-- Available data follows --

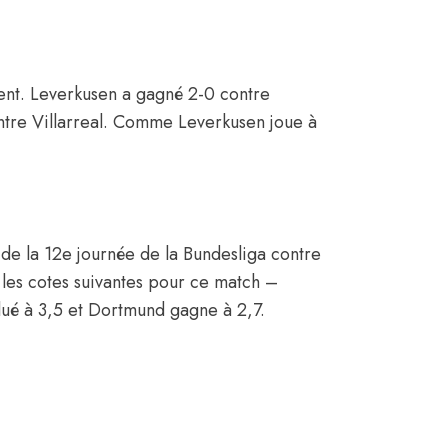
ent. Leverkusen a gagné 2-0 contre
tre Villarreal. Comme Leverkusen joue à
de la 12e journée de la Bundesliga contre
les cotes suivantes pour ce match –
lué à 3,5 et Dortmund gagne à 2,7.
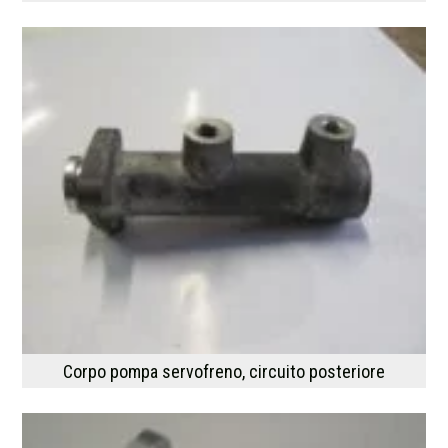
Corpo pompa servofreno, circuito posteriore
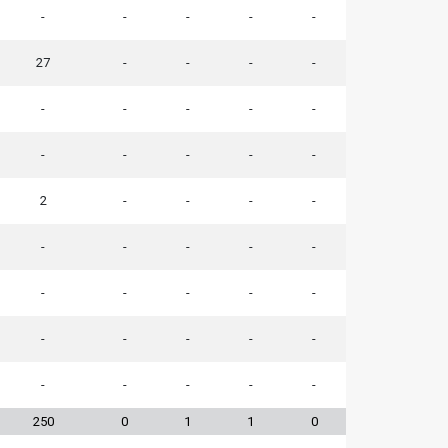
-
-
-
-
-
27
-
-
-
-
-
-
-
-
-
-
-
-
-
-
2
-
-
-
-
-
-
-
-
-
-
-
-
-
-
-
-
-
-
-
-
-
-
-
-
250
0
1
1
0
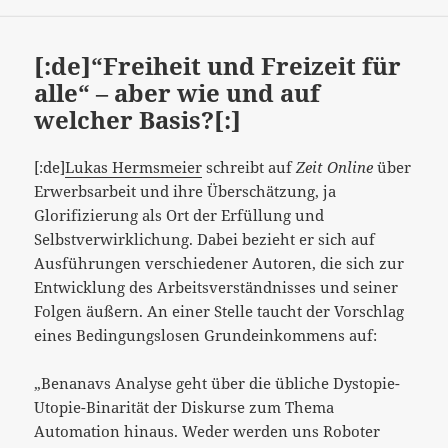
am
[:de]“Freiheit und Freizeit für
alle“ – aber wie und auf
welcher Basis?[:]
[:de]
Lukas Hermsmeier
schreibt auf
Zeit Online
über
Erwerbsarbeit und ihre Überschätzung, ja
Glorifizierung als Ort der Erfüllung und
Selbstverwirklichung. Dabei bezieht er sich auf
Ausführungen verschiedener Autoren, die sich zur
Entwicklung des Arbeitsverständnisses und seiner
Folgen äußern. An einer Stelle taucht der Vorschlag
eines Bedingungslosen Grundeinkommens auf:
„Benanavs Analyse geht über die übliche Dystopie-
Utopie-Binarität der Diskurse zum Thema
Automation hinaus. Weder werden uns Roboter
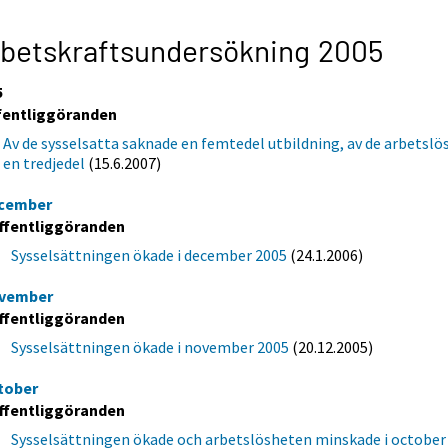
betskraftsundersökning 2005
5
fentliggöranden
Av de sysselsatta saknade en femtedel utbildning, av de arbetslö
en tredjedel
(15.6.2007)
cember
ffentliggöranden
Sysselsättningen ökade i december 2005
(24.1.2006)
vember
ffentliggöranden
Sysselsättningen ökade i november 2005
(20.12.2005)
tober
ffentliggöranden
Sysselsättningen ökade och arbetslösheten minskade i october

-- Available data concluded --

Would you copy out every line in the records that includes the string "Leverkusen"?

ent. Leverkusen a gagné 2-0 contre
tre Villarreal. Comme Leverkusen joue à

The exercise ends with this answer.